In conclusion, we have found in Paper III that vesicles from H. pylori are composed of a heterogeneous population in which the proteins on the vesicle surface provide a number of targets for adherence and can potentially influence internalization. A previous report has shown that H. pylori vesicles are internalized via lipid rafts (Kaparakis et al., 2010), but another study

concluded that H. pylori vesicles enter via CME but not via lipid rafts (Parker et al., 2010). Here we have shown that both routes of entry are possible for H. pylori vesicle internalization.

Paper IV

Helicobacter pylori vesicles and host cell responses

Host cells that come in contact with bacterial vesicles are exposed to the majority of components that makes up the bacterial OM. Thus, shedding of vesicles is suggested to be an additional secretion system for delivering host effector molecules and virulence factors. We have previously found that the CagA oncoprotein, which is normally translocated via the T4SS to host cells, is associated with the surface of H. pylori vesicles (Paper I). The aim of this study was to characterize the host cellular responses that correspond to vesicle contact, with a special focus on the CagA protein.

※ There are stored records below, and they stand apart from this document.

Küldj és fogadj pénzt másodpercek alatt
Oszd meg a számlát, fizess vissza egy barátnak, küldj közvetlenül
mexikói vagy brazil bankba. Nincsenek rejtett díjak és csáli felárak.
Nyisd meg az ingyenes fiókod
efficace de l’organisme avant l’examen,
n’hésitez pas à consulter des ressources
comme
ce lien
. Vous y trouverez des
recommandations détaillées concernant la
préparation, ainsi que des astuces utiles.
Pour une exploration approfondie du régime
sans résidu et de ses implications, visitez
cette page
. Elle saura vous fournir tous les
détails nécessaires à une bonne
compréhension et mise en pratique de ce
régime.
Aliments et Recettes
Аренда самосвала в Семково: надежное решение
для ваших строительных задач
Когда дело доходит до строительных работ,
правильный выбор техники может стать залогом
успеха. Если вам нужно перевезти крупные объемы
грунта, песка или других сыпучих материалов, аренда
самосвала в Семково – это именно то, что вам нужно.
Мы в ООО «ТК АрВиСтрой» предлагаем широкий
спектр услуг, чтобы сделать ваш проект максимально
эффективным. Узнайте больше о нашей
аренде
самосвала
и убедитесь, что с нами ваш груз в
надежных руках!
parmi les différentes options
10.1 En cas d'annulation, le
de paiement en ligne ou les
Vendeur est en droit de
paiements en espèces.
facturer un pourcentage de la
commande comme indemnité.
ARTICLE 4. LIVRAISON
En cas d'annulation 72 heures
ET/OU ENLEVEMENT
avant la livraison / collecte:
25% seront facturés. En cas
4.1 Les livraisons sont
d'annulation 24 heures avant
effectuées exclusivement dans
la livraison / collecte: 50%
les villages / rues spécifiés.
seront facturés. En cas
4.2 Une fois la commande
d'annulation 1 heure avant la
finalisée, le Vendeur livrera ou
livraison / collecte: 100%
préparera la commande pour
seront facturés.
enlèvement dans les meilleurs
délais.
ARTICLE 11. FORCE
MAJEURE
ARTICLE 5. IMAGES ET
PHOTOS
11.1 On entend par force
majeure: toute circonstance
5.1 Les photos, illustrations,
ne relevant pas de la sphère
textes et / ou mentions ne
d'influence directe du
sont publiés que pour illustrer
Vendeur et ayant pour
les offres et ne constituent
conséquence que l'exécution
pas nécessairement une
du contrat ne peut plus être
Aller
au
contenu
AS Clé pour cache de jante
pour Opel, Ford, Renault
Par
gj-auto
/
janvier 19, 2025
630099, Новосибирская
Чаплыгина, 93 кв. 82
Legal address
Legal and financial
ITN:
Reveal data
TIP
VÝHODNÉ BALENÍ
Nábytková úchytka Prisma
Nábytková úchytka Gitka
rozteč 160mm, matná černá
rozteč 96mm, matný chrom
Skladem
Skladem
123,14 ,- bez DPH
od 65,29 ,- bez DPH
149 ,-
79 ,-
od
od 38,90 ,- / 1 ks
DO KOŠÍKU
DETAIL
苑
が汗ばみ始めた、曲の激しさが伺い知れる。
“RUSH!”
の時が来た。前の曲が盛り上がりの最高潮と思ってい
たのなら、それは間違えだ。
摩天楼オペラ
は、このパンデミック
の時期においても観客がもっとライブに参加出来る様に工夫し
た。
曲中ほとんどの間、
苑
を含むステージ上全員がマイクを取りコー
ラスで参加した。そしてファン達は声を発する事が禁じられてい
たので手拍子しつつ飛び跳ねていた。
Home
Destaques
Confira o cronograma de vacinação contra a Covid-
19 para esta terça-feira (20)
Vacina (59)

When we incubated H. pylori vesicles with gastric epithelial cells, we saw a change in morphology that resulted in apoptosis over time. Such cellular effects have previously been described to be independent of VacA-positive vesicles (Ayala et al., 2006). We did not see the typical “hummingbird” phenotype, i.e. cell scattering and elongation, that is usually associated with T4SS-mediated translocation of CagA into the host cell and subsequent phosphorylation of CagA (Segal et al., 1999). Nor were we able to detect any phosphorylation of vesicle-associated CagA. Thus, the morphological change that the vesicles induce is probably not associated with vesicle-associated CagA being phosphorylated upon delivery. However, non-phosphorylated CagA is also associated with a variety of host cellular responses (Tegtmeyer et al., 2011). We saw that H. pylori vesicles activate the PKC kinase and the MAP kinases and that this was dependent on the time of incubation but independent of the delivery of CagA. The virB11 mutant of H. pylori does not have a functional T4SS, but the vesicles isolated from this strain still carry CagA on their surface. Interestingly, activation of the PKC, Erk1/2, and JNK kinases all required vesicles isolated from a strain with a functional T4SS. It is known that H. pylori vesicles induce a NOD-1 response via the delivery of peptidoglycan to host cells. This results in activation of MAP kinases, AP-1, and NF$B followed by a subsequent release of IL-8 (Allison et al., 2009; Kaparakis et al., 2010). We found that the activation of the PKC, Erk1/2, and JNK kinases is partially dependent on a functional T4SS in the parent bacteria in addition to the delivery of vesicle-associated peptidoglycan. Thus, we suggest that other components of either the T4SS or proteins that are

transported by the T4SS to the bacterial surface (and thus become associated with the vesicle surface) could be involved in cell signal activation. H. pylori vesicles induced pro-inflammatory responses independently of CagA and a functional T4SS in the parent bacteria. However, our results did not show a significant difference compared to the control, and the results in this manuscript should be interpreted as an indication that there is no difference in the pro-inflammatory response depending on the vesicle type. Others have shown that H. pylori vesicles induce IL-8 release from gastric epithelial cells (Ismail et al., 2003; Mullaney et al., 2009). We argue that our lack of significance could be dependent on the experimental setup, such as the time of incubation, the amount of vesicles used, and the fact that there is a large variation in cellular response, e.g. the release of IL-8 in different gastric epithelial cell lines (Schneider et al., 2011). There was, however, a significant release of TNF from PMN upon incubation with vesicles from a wild-type and cagA mutant strain compared to the control, but this was not dependent on the delivery of CagA. This effect has not been described previously. These experiments need to be repeated with additional epithelial cell lines and different cell types such as a macrophage-like cell line. In addition, we plan to analyze whether H. pylori vesicles activate the transcription factors NF$B and AP-1 in the presence or absence of CagA and a functional T4SS in the parental bacterial strain. Besides the results presented in the manuscript, we have also analyzed whether the H. pylori vesicles activate TLR4, mediate any effect on B-cell activation, or cause the release of IP-10 and IFN-!. No effects on any of these processes were observed. H. pylori has been shown to induce shedding of CD46, (a regulator of complement activation), via the UreA urease subunit protein and the AhpC protein (Basmarke-Wehelie et al., 2011). In the MS analysis, we found that the UreA subunit was associated with the vesicles. This encouraged us to test if vesicles also caused shedding of CD46, but they did not.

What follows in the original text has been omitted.